Est-ce un droit de veto accordé à Bruxelles sur les budgets nationaux ?
Pas tout à fait. Certes, Bruxelles peut demander une révision du budget, mais les parlementaires nationaux ont le dernier mot : ils restent libres d'éluder ses recommandations. Toutefois, si la Commission constate un dérapage budgétaire, elle peut infliger des sanctions financières allant de de 0,2% à 0,5% du PIB - soit pour la France entre 4 et 10 milliards d'euros. Il ne s'agit donc pas d'un droit de veto, mais la menace de sanctions agit tout comme.
Que risque la France ?
Paris a transmis le 1er octobre non pas son projet de loi de finances pour 2014, peu lisible, mais un " rapport économique, social et financier pour 2014 ", annexe au PLF, qui prévoit une croissance du PIB de 0,2% cette année , de 0,9% en 2014 puis de 1,7% les deux années suivantes. Selon ce texte, le déficit s'élèverait à 4,1% fin 2013, 3,6% fin 2014, 2,8% fin 2015 pour atteindre 1,2% fin 2017. Bruxelles a déjà validé, dans ses prévisions d'automne publiées la semaine dernière, les hypothèses de croissance de la France.

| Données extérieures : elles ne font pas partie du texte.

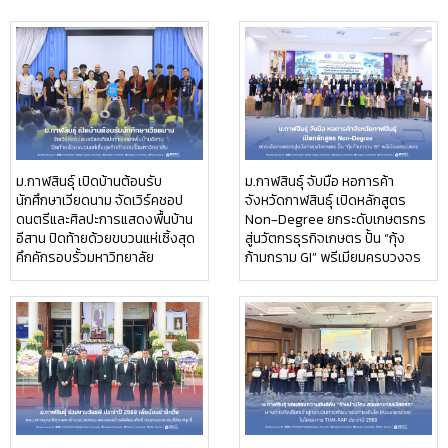
ม.กาฬสินธุ์ เปิดบ้านต้อนรับ
ม.กาฬสินธุ์ จับมือ หอการค้า
นักศึกษาเวียดนาม จัดเวิร์คชอป
จังหวัดกาฬสินธุ์ เปิดหลักสูตร
ดนตรีและศิลปะการแสดงพื้นบ้าน
Non-Degree ยกระดับเกษตรกร
อีสาน ปิดท้ายด้วยขบวนแห่เซิ้งสุด
สู่นวัตกรธุรกิจเกษตร ปั้น “กุ้ง
คึกคักรอบรั้วมหาวิทยาลัย
ก้ามกราม GI” พรีเมียมครบวงจร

Mais l'exécutif européen ne croit pas au redressement budgétaire de la France, pas sans nouveaux efforts. Le déficit prévu par Bruxelles pour la France est de 4,1% cette année, 3,8% l'an prochain et encore 3,7% en 2015, à politique inchangée. "S'il est nécessaire de faire plus" d'économies, "nous le ferons", a réagi le ministre français du Budget, Bernard Cazeneuve. Ces économies se feraient via de nouvelles coupes dans les dépenses. L'avis Bruxelles sur le budget 2014 de la France devrait donc être positif. Le président de la Commission, José Manuel Barroso, a d'ailleurs indiqué lundi que le budget de la France était "globalement satisfaisant", même si la politique fiscale "atteint les limites de l'acceptabilité".

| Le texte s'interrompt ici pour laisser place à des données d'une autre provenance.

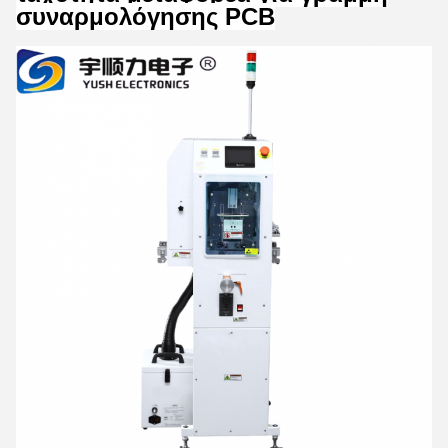
συναρμολόγησης PCB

En revanche, l'exécutif européen sera moins clément en ce qui concerne le programme de réformes structurelles à venir. Le gouvernement français a obtenu au printemps un délai de deux ans, jusqu'en 2015, pour ramener son déficit public sous la barre de 3%. En échange, il doit s'engager dans des réformes afin de regagner en compétitivité, renouer avec l'emploi et une croissance vigoureuse. Après la dégradation de la note française par l'agence Standard & Poor's vendredi dernier, la Commission a réitéré sa confiance "dans le fait que la France fera ses réformes car elles sont nécessaires". Une position qu'elle ne manquera pas de rappeler ce vendredi.